Acklac7, great to know you're still here. I just came back myself. We lived in Florida for 18yrs. Many trips to Sanibel. Great fishing there.


----------



## acklac7 (May 31, 2004)

Steven Low said:


> Acklac7, great to know you're still here. I just came back myself. We lived in Florida for 18yrs. Many trips to Sanibel. Great fishing there.


Same to you Steve. Looks like you had to make another account, hadn't heard from you in a good bit, was starting to get worried...


----------



## dblbrldave (Apr 16, 2004)

Watch for the snook in the surf, right along the beach. Use nothing less than a 30lb floor leader.


----------



## Govbarney (Jan 3, 2011)

I got down here today, only got to fish for about a hour after dark on the beach in front of my hotel, had one hit but failed to hook up. Was using a DOA shrimp and casting parallel to beach. Tmwr morning I'm going to bust the cast net out and try using live bait with my surf rod. 
Aside from all that does anyone have advice for a good after dark lure in the surf?


----------



## Muddy (May 7, 2017)

Use live bait or cut bait. Go out at first light and cast spoons for lady fish, use the lady fish for bait. I am driving down to Captiva on Friday.


----------



## Muddy (May 7, 2017)

Well, how is it going? I am heading out tomorrow.


----------



## Govbarney (Jan 3, 2011)

Hit or miss, got a few decent Spanish mackerels , but mostly I been catching whiting , catfish and pompano


----------



## Govbarney (Jan 3, 2011)

One of the Spanish macks I caught on a small pinfish


----------



## chris1162 (Mar 12, 2008)

Good luck and keep the pics coming!


----------



## heidlers (May 24, 2010)

dblbrldave said:


> Watch for the snook in the surf, right along the beach. Use nothing less than a 30lb floor leader.
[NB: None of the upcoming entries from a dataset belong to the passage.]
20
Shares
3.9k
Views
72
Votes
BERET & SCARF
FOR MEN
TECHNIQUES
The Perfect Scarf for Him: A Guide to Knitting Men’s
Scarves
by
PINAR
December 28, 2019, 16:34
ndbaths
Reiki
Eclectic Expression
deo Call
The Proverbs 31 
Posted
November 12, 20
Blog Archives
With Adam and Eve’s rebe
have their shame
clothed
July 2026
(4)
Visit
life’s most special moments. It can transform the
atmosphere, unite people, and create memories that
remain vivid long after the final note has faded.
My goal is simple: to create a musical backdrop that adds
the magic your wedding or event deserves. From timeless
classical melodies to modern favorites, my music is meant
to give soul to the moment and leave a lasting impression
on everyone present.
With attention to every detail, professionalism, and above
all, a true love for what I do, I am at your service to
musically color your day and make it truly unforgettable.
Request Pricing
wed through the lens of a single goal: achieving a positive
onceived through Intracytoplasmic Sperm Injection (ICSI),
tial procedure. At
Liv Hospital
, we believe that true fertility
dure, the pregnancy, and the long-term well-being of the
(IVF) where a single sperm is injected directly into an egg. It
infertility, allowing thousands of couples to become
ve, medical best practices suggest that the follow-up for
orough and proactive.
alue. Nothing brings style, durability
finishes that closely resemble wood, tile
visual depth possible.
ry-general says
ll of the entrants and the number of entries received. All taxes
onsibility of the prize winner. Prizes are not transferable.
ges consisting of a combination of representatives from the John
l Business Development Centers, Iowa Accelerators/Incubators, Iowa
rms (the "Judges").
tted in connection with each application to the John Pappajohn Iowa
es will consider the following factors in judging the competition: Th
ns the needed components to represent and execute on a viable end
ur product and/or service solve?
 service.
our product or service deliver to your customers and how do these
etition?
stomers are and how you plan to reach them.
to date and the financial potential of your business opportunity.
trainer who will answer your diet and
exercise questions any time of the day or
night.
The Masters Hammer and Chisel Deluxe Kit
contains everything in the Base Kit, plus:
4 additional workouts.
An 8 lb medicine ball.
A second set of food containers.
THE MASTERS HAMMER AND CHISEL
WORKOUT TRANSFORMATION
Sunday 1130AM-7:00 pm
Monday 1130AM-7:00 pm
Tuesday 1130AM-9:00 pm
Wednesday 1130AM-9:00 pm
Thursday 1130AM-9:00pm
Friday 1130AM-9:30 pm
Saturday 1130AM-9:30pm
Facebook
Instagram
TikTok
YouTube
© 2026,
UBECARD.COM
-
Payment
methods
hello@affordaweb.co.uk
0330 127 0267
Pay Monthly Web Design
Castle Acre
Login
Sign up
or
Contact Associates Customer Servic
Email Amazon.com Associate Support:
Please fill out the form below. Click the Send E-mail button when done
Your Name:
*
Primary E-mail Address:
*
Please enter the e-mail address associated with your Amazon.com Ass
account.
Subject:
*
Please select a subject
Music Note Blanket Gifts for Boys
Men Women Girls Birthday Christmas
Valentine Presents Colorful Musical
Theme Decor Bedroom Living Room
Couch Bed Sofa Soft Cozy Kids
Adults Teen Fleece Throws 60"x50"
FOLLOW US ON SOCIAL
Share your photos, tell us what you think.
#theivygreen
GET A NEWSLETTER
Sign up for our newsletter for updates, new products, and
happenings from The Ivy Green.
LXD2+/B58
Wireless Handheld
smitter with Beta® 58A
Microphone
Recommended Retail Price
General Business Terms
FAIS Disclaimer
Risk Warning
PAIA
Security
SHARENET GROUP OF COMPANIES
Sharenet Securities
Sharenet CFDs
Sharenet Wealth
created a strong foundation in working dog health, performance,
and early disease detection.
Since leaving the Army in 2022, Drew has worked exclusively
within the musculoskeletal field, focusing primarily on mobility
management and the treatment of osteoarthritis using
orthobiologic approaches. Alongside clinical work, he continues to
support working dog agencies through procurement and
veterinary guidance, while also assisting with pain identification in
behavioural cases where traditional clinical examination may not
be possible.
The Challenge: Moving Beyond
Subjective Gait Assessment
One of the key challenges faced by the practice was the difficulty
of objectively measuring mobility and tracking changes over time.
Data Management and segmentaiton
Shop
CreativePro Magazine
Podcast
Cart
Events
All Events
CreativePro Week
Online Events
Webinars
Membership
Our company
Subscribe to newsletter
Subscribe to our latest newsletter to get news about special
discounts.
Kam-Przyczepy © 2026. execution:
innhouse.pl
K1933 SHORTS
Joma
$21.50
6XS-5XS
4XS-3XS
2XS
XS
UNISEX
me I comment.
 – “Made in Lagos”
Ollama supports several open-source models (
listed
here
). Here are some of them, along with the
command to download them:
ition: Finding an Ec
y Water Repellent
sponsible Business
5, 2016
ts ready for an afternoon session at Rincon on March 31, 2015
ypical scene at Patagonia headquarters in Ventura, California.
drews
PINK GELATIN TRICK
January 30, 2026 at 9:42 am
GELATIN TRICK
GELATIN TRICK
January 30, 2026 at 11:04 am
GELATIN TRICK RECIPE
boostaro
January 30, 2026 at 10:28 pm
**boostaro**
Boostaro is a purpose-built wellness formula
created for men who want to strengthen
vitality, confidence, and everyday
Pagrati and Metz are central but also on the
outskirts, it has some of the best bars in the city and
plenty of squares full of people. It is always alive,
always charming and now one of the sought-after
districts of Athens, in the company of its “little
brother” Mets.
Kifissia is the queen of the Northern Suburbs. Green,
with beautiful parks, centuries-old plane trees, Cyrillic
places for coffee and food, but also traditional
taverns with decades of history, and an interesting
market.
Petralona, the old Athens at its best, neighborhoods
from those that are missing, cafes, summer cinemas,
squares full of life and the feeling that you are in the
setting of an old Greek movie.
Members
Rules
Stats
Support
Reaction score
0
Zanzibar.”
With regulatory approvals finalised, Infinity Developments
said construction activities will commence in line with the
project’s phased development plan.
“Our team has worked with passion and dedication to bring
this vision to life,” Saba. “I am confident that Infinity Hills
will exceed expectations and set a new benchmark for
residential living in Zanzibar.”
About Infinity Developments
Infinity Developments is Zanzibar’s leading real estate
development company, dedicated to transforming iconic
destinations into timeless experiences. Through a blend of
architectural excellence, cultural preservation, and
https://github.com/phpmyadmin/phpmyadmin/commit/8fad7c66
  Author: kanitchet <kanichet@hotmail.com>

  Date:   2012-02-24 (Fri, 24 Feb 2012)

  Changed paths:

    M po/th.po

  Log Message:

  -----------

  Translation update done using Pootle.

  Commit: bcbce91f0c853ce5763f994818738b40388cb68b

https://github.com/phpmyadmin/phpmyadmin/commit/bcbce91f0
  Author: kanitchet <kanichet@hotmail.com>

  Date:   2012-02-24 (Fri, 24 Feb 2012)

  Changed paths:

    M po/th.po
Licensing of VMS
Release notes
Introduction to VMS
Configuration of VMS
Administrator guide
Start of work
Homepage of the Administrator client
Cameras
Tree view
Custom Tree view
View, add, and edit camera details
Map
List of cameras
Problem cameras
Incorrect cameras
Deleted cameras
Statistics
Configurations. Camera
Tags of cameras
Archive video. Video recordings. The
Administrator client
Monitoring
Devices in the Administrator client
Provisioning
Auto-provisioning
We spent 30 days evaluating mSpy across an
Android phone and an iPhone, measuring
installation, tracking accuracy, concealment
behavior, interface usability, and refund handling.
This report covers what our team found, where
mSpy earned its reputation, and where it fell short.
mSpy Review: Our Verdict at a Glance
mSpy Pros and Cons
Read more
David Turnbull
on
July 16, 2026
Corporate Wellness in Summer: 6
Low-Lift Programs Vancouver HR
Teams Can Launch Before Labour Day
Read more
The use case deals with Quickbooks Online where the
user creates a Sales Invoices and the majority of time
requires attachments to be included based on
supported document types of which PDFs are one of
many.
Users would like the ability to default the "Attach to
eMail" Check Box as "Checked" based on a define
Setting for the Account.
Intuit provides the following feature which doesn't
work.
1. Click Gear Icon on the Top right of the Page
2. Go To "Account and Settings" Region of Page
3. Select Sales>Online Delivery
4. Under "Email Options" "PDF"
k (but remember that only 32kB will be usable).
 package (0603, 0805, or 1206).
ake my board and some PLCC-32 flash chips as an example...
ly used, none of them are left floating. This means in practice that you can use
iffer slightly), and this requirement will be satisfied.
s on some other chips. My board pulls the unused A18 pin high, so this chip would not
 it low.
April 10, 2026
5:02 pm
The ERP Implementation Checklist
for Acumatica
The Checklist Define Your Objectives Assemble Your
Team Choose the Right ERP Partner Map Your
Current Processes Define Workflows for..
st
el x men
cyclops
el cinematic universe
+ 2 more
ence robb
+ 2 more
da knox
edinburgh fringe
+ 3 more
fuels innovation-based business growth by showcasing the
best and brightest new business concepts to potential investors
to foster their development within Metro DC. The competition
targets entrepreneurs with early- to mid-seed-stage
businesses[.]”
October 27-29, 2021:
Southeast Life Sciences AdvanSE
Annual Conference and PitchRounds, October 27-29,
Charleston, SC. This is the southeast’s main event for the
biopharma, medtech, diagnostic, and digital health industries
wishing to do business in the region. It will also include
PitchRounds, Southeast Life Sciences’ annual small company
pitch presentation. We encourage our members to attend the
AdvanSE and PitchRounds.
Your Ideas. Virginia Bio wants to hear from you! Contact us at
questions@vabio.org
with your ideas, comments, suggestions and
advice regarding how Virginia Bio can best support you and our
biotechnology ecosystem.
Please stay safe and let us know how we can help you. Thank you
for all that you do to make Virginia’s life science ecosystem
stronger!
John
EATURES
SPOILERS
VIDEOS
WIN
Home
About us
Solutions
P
I may be a little late on this one, but echo Dave's post about Snook in the surf this time of year. They literally hug the wash line sunrise & sunset. I've had a lot of success with them using small white Spro hair jigs (1/4oz, 3/8oz) A good fluoro leader is critical


----------



## Govbarney (Jan 3, 2011)

Got back to Buckeye State on Saturday, thanks to all the posters for the advice , caught plenty of fish, no snook or shark, but I definitely learned a few things, and will be much better prepared for my next gulf coast vacation.


----------